Back in the day when the US Tax Court website served some useful purpose, thereon appeared a statement that ran something like this: “Generally, a Tax Court Opinion is issued in a regular case when the Tax Court believes it involves a sufficiently important legal issue or principle.” “Generally, a Memorandum Opinion is issued in a regular case that does not involve a novel legal issue. A Memorandum Opinion addresses cases where the law is settled or factually driven.”  See my blogpost “One Size Fits Most,” 3/4/21.

So one expects a full-dress Tax Court Opinion to have a certain gravitas; if not an Olympian pronouncement, or one accompanied with Sinaiatical tablets, then at least an oracular quality.

Today Judge Gale decides his colleagues can dismiss a petition seeking to review denial of Section 7430(a)(1) administrative expenses, in Robert Stein & Elaine Stein, 156 T. C. 11, filed 6/17/21. Especially since IRS agrees.

It’s not as if Section 7459(d) mandatory entry of decision for IRS is in play. Rob & Elaine must have had at least some kind of claim that they prevailed in whatever throwdown they had with IRS.

So after plowing through Wagner, Davidson, Jacobson, and Mainstay Business Solutions, all of which I’ve blogged, he decides they can. Now all we need are worker classifications and 501(c)(3) knockouts.  

Or maybe Tax Court should adopt its own version of FRCP 41.

“Because there is no Rule that governs motions for voluntary dismissal, we look to the Federal Rules of Civil Procedure to guide our consideration of such motions. See Rule 1(b), (d). Under rule 41(a)(1)(A) of the Federal Rules of Civil Procedure, a plaintiff may voluntarily dismiss a civil action without a court order either by filing a notice of dismissal before the opposing party serves an answer or a motion for summary judgment or by filing a stipulation of dismissal signed by all parties who have appeared.
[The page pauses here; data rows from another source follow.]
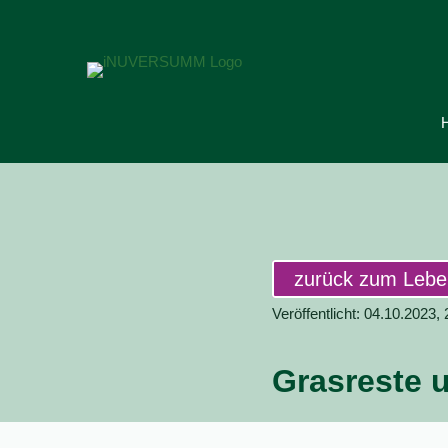
zurück zum Leb
Veröffentlicht: 04.10.2023,
Grasreste 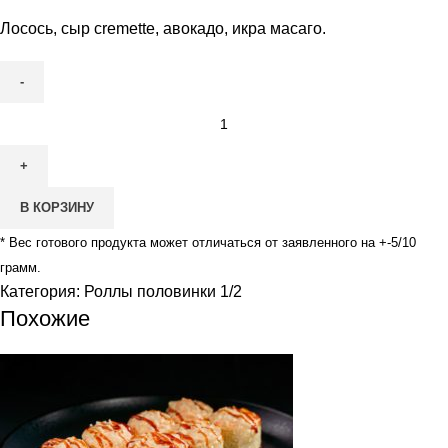
Лосось, сыр cremette, авокадо, икра масаго.
В КОРЗИНУ
* Вес готового продукта может отличаться от заявленного на +-5/10
грамм.
Категория:
Роллы половинки 1/2
Похожие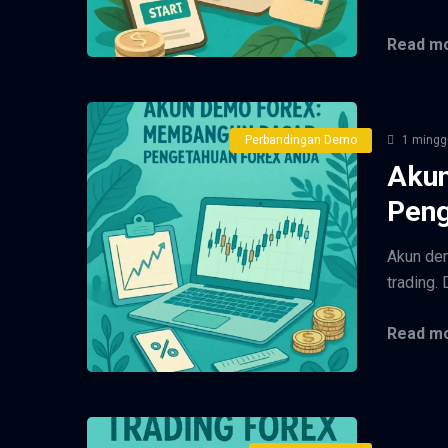
Read mo
Perbandingan Demo
1 mingg
Aku
Peng
Akun dem
trading. 
Read mo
Otherwise, a case may be dismissed at a plaintiff’s request only by court order. See Fed. R. Civ. P. 41(a)(2). A court ‘enjoys broad discretion in determining whether to allow a voluntary dismissal’ pursuant to rule 41(a)(2) of the Federal Rules of Civil Procedure, and such a dismissal should generally be granted ‘unless the defendant will suffer clear legal prejudice, other than the mere prospect of a subsequent lawsuit, as a result.’ When a court issues an order granting a voluntary dismissal, the dismissal is deemed to be without prejudice and the lawsuit is treated as if it had never been filed.” 156 T. C. 11, at pp. 4-5. (Citations omitted).  

Judge, you just wrote the Rule. Now just ask Ch J Maurice B (“Mighty Mo”) Foley to adopt it.